Stored records:
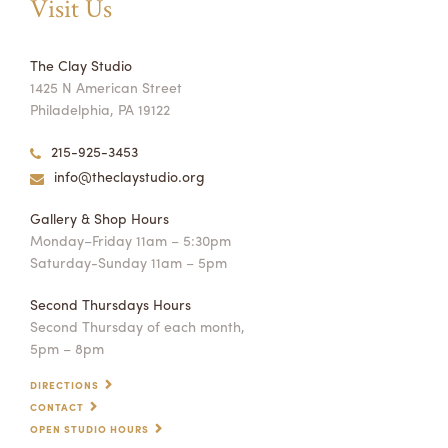
Visit Us
The Clay Studio
1425 N American Street
Philadelphia, PA 19122
215-925-3453
info@theclaystudio.org
Gallery & Shop Hours
Monday–Friday 11am – 5:30pm
Saturday-Sunday 11am – 5pm
Second Thursdays Hours
Second Thursday of each month,
5pm – 8pm
DIRECTIONS
CONTACT
OPEN STUDIO HOURS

• **ASSIGNED TASK**: Copy out each line of the data in which the word "Second" appears.

• **RESPONSE BELOW**:
Second Thursdays Hours
Second Thursday of each month,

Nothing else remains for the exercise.